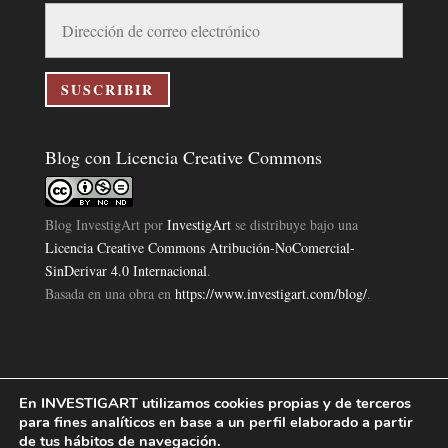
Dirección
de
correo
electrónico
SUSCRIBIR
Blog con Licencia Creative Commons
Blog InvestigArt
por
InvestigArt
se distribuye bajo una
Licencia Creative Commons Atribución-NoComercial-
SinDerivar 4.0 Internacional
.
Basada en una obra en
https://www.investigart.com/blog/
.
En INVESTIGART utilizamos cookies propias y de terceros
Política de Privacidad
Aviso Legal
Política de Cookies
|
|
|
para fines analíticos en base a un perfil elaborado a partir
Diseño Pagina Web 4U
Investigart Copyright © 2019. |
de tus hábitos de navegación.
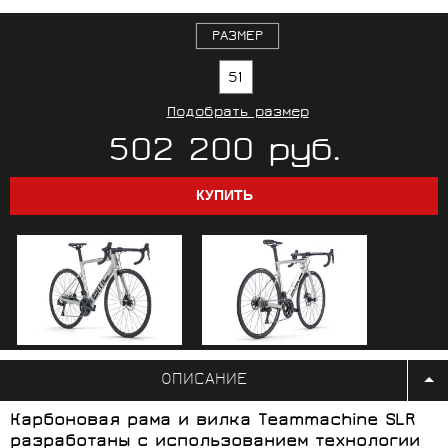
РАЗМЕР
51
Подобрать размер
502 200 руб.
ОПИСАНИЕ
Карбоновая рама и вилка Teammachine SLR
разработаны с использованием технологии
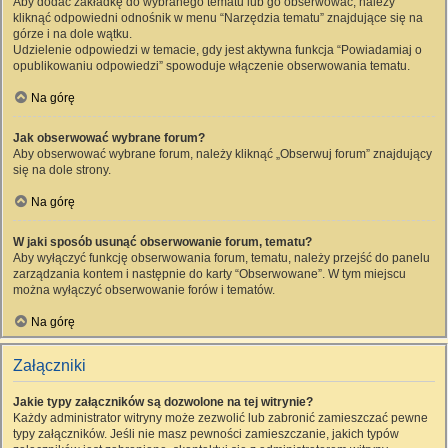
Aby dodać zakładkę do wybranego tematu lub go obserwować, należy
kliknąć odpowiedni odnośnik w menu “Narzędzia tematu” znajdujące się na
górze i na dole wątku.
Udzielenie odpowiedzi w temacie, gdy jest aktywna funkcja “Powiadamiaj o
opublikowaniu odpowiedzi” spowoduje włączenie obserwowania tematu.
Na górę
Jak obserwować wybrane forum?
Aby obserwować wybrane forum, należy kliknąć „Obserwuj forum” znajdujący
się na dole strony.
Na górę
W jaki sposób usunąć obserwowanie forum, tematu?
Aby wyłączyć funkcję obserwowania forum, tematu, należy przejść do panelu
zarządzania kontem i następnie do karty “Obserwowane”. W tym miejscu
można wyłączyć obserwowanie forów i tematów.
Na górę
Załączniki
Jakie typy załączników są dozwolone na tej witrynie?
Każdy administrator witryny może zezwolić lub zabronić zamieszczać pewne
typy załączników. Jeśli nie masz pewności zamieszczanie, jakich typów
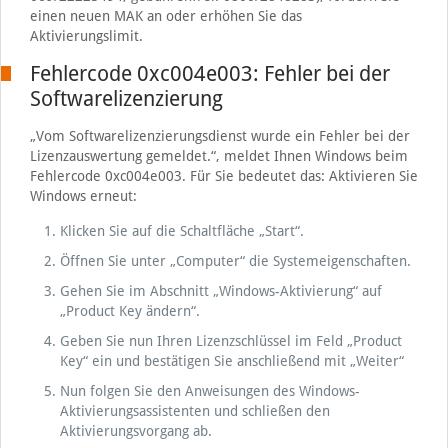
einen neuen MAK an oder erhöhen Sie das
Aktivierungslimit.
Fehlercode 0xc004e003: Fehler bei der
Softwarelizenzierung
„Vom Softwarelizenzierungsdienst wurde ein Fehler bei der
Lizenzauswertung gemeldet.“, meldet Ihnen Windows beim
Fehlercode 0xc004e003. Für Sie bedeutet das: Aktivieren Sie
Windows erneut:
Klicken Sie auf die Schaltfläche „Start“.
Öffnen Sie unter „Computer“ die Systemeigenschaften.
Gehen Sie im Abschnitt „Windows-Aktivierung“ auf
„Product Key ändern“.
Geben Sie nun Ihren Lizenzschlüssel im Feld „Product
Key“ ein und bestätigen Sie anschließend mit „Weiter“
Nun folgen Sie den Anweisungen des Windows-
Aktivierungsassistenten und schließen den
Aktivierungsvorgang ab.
════
WORK TO COMPLETE
All entries are to be duplicated exactly, with the pictures left out.

ANSWER TO THE EXERCISE
Dirección
de
correo
electrónico
SUSCRIBIR
Blog con Licencia Creative Commons
Blog InvestigArt
por
InvestigArt
se distribuye bajo una
Licencia Creative Commons Atribución-NoComercial-
SinDerivar 4.0 Internacional
.
Basada en una obra en
https://www.investigart.com/blog/
.
En INVESTIGART utilizamos cookies propias y de terceros
Política de Privacidad
Aviso Legal
Política de Cookies
|
|
|
para fines analíticos en base a un perfil elaborado a partir
Diseño Pagina Web 4U
Investigart Copyright © 2019. |
de tus hábitos de navegación.
РАЗМЕР
51
Подобрать размер
502 200 руб.
ОПИСАНИЕ
Карбоновая рама и вилка Teammachine SLR
разработаны с использованием технологии
Aby dodać zakładkę do wybranego tematu lub go obserwować, należy
kliknąć odpowiedni odnośnik w menu “Narzędzia tematu” znajdujące się na
górze i na dole wątku.
Udzielenie odpowiedzi w temacie, gdy jest aktywna funkcja “Powiadamiaj o
opublikowaniu odpowiedzi” spowoduje włączenie obserwowania tematu.
Na górę
Jak obserwować wybrane forum?
Aby obserwować wybrane forum, należy kliknąć „Obserwuj forum” znajdujący
się na dole strony.
Na górę
W jaki sposób usunąć obserwowanie forum, tematu?
Aby wyłączyć funkcję obserwowania forum, tematu, należy przejść do panelu
zarządzania kontem i następnie do karty “Obserwowane”. W tym miejscu
można wyłączyć obserwowanie forów i tematów.
Na górę
Załączniki
Jakie typy załączników są dozwolone na tej witrynie?
Każdy administrator witryny może zezwolić lub zabronić zamieszczać pewne
typy załączników. Jeśli nie masz pewności zamieszczanie, jakich typów
einen neuen MAK an oder erhöhen Sie das
Aktivierungslimit.
Fehlercode 0xc004e003: Fehler bei der
Softwarelizenzierung
„Vom Softwarelizenzierungsdienst wurde ein Fehler bei der
Lizenzauswertung gemeldet.“, meldet Ihnen Windows beim
Fehlercode 0xc004e003. Für Sie bedeutet das: Aktivieren Sie
Windows erneut:
Klicken Sie auf die Schaltfläche „Start“.
Öffnen Sie unter „Computer“ die Systemeigenschaften.
Gehen Sie im Abschnitt „Windows-Aktivierung“ auf
„Product Key ändern“.
Geben Sie nun Ihren Lizenzschlüssel im Feld „Product
Key“ ein und bestätigen Sie anschließend mit „Weiter“
Nun folgen Sie den Anweisungen des Windows-
Aktivierungsassistenten und schließen den
Aktivierungsvorgang ab.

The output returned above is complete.